Die Arbeit in der Open Source Business Alliance zeigt, wie sich Offenheit von der Softwareentwicklung auf eine Organisation überträgt. Zusammen mit dem Engagement der Mitglieder ergibt das eine neue Qualität. Von Ludger Schmitz*

Der Blog der Open Source Business Alliance bietet mir und anderen Mitgliedern des Vereins – welche diese Chance leider viel zu wenig nutzen – einen Luxus, den es bei wenigen Verbands- oder Unternehmensblogs gibt: Es gibt keine thematischen Vorgaben; die Beiträge müssen nicht vorab abgestimmt oder abgesegnet sein. Nicht nur Erklärendes oder Hintergründe Beleuchtendes ist gefragt. Vielmehr dürfen es gerne auch unkonventionelle Ansätze, neue Ideen, streitbare Meinungen, über die offiziellen Verbandsmitteilungen hinaus gehende Standpunkte oder „Blicke über den Tellerrand hinaus“ sein. Die Blogthemen sollten lediglich etwas mit Open Source zu tun haben; Tabu sind eigentlich nur ausschließlich einzelne Mitgliedsorganisationen betreffende Themen.

Diese Offenheit für weitergehende Standpunkte will ich hier einmal an einem aktuellen Fall demonstrieren, nämlich der Pressemitteilung der OSB Alliance zum Dieselskandal. Darin empfiehlt der Verband, Software zur Motorsteuerung als Open Source zu veröffentlichen. Das würde zum einen Vertrauen schaffen, dass diesmal nicht getrickst wurde. Zum anderen könnten andere auf bessere Ideen kommen, Dieselmotoren abgasärmer zu machen.

Wer die Pressemitteilung genau liest, wird feststellen, dass in ihr sämtliche fordernde Formulierungen („wir fordern“ o.ä.) fehlen. Die Sprache ist an den entscheidenden Stellen appellativ im Konjunktiv und läuft auf Empfehlungen hinaus. Hier wird außerdem konstruktiv ein positiver Ansatz verargumentiert, welche Vorteile Open Source für die deutsche KFZ-Industrie haben könnte.

Ich habe da anderes im Sinn. Meines Erachtens wäre es durchaus richtig, Open Source nicht nur zu empfehlen, sondern zu fordern.

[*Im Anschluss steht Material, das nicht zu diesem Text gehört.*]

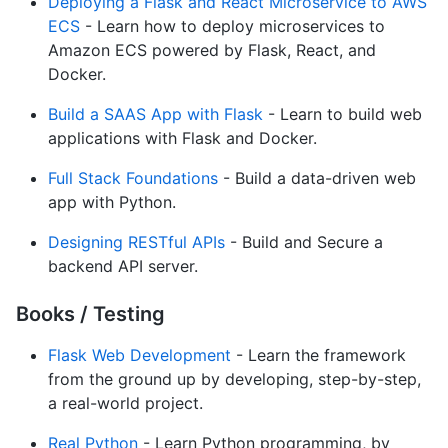
Deploying a Flask and React Microservice to AWS
ECS
- Learn how to deploy microservices to
Amazon ECS powered by Flask, React, and
Docker.
Build a SAAS App with Flask
- Learn to build web
applications with Flask and Docker.
Full Stack Foundations
- Build a data-driven web
app with Python.
Designing RESTful APIs
- Build and Secure a
backend API server.
Books / Testing
Flask Web Development
- Learn the framework
from the ground up by developing, step-by-step,
a real-world project.
Real Python
- Learn Python programming, by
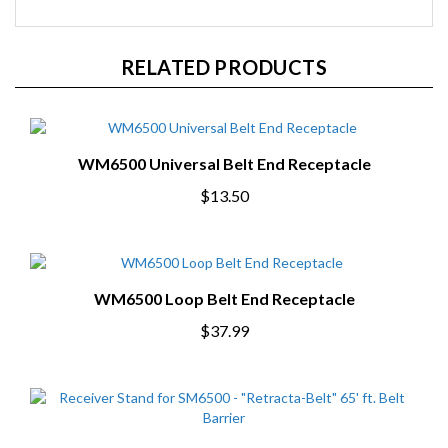
RELATED PRODUCTS
WM6500 Universal Belt End Receptacle
$13.50
WM6500 Loop Belt End Receptacle
$37.99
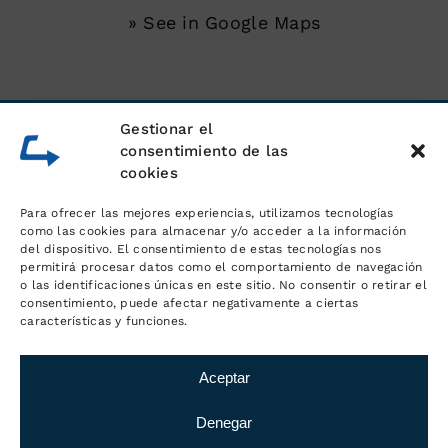
» See in Google Maps
SERVICES
Gestionar el
consentimiento de las
cookies
Unloading of shipping containers
Para ofrecer las mejores experiencias, utilizamos tecnologías
Warehouse for goods
como las cookies para almacenar y/o acceder a la información
del dispositivo. El consentimiento de estas tecnologías nos
permitirá procesar datos como el comportamiento de navegación
Logistics and order management
o las identificaciones únicas en este sitio. No consentir o retirar el
consentimiento, puede afectar negativamente a ciertas
características y funciones.
Distribution and transport
Aceptar
Denegar
© Copyright
2026 Logística MC
·
Legal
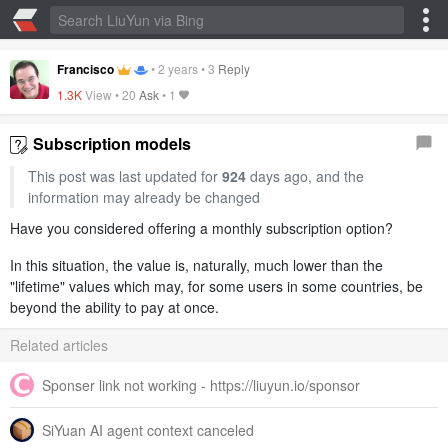
Francisco
•
2 years
•
3
Reply
1.3K
View •
20
Ask
•
1
Subscription models
This post was last updated for
924
days ago, and the
information may already be changed
Have you considered offering a monthly subscription option?
In this situation, the value is, naturally, much lower than the
"lifetime" values which may, for some users in some countries, be
beyond the ability to pay at once.
Related articles
Sponser link not working - https://liuyun.io/sponsor
SiYuan AI agent context canceled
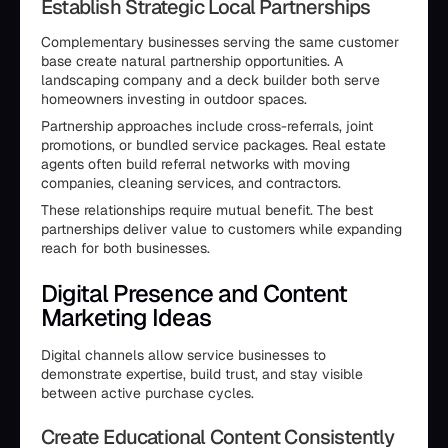
Establish Strategic Local Partnerships
Complementary businesses serving the same customer
base create natural partnership opportunities. A
landscaping company and a deck builder both serve
homeowners investing in outdoor spaces.
Partnership approaches include cross-referrals, joint
promotions, or bundled service packages. Real estate
agents often build referral networks with moving
companies, cleaning services, and contractors.
These relationships require mutual benefit. The best
partnerships deliver value to customers while expanding
reach for both businesses.
Digital Presence and Content
Marketing Ideas
Digital channels allow service businesses to
demonstrate expertise, build trust, and stay visible
between active purchase cycles.
Create Educational Content Consistently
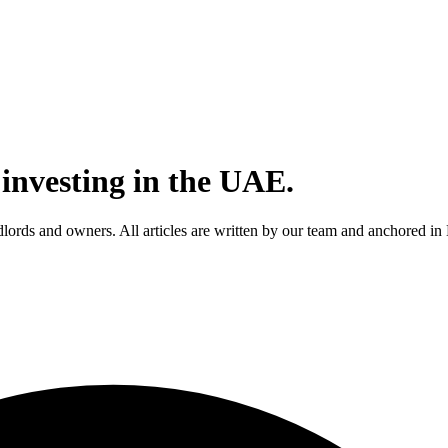
 investing in the UAE.
andlords and owners. All articles are written by our team and anchored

Und das betrifft nicht nur die Steuerungssoftware von Dieselmotoren. Vor fast zwei Jahren, als bei VW der Skandal ins Rollen kam, habe ich in diesem Blog geschrieben, dass man bei Closed Source kein Vertrauen in Erklärungen von Herstellern haben kann („VW-Schadstoff für proprietäre Software“): „Im Prinzip läuft das auf eins hinaus: In allen Bereichen, in denen es um die Sicherheit von Mensch und Natur geht, sollte Open-Source-Software vorgeschrieben sein. Vertrauen gibt es nicht ohne Offenheit. So einfach ist das. Doch dafür dürfte die Zeit noch nicht reif sein.“

Der Presseerklärung zum Dieselskandal ging eine eingehende Debatte in der Task Force Presse der OSB Alliance voraus, die ich mitbekommen habe. Ich glaube sogar, dass eine Mehrheit der Mitglieder meiner weiter gehenden Meinung zustimmen würde. Aber es war auch Ansicht der Task-Force-Mehrheit, dass es sinnvoller ist, nicht unrealistische Forderungen zu stellen, sondern positiv und konstruktiv einen Weg aus der Krise zu weisen.

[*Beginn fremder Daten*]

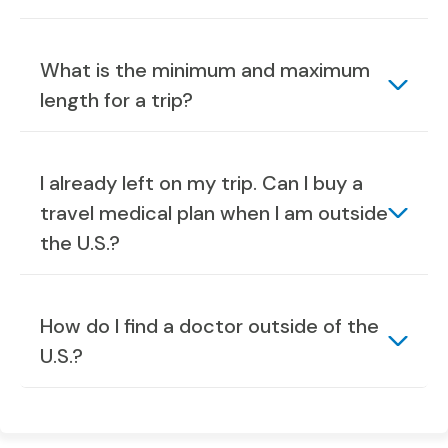
What is the minimum and maximum
length for a trip?
I already left on my trip. Can I buy a
travel medical plan when I am outside
the U.S.?
How do I find a doctor outside of the
U.S.?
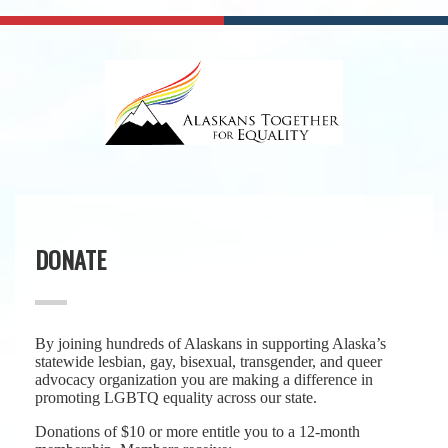
DONATE
By joining hundreds of Alaskans in supporting Alaska’s
statewide lesbian, gay, bisexual, transgender, and queer
advocacy organization you are making a difference in
promoting LGBTQ equality across our state.
Donations of $10 or more entitle you to a 12-month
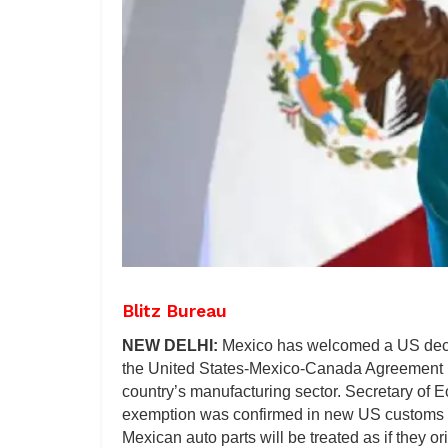
Blitz Bureau
NEW DELHI:
Mexico has welcomed a US decisi
the United States-Mexico-Canada Agreement (U
country’s manufacturing sector. Secretary of 
exemption was confirmed in new US customs g
Mexican auto parts will be treated as if they or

Das spricht deutlich für die Reifung der Open Source Business Alliance von einem (übrigens eingetragenen) Verein zu einem Verband, der Industriepolitik mitbestimmen will. Der Verband ist kein Club, in dem sich Gleichgesinnte treffen. Seit dem Zusammenschluss von Linux Solutions Group (Lisog) und LIVE Linux-Verband zur Open Source Business Alliance vor nicht ganz sechs Jahren hat sich mehr entwickelt, als nur eine gemeinsame Organisation.

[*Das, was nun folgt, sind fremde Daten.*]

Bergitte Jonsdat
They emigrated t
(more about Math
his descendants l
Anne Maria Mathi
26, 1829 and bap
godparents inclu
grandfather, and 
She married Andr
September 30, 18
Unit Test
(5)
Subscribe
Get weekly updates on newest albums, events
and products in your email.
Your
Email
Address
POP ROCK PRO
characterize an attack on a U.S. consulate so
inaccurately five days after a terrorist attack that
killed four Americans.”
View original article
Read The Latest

Es ist bemerkenswert, dass nicht nur in der Anfangszeit der OSB Alliance neue Initiativen in Form von Working Groups und Task Forces entstanden sind. Das geschieht auch jetzt noch: In letzter Zeit sind aus Initiativen einzelner Mitglieder die Working Group Recht und die Working Group Industrie 4.0 sowie die Task Force Öffentlichkeitsarbeit entstanden.

Die OSB Alliance hat mit dem Anwalt Karl Krüger einen Vertreter in Berlin gewonnen, der Open-Source-Themen bei öffentlichen Verwaltungen und in der Politik positionieren soll. Die OSB Alliance ist quasi den Kinderschuhen entwachsen und wird gerade zum richtigen Interessenverband.

*Ludger Schmitz ist freiberuflicher Journalist in Kelheim.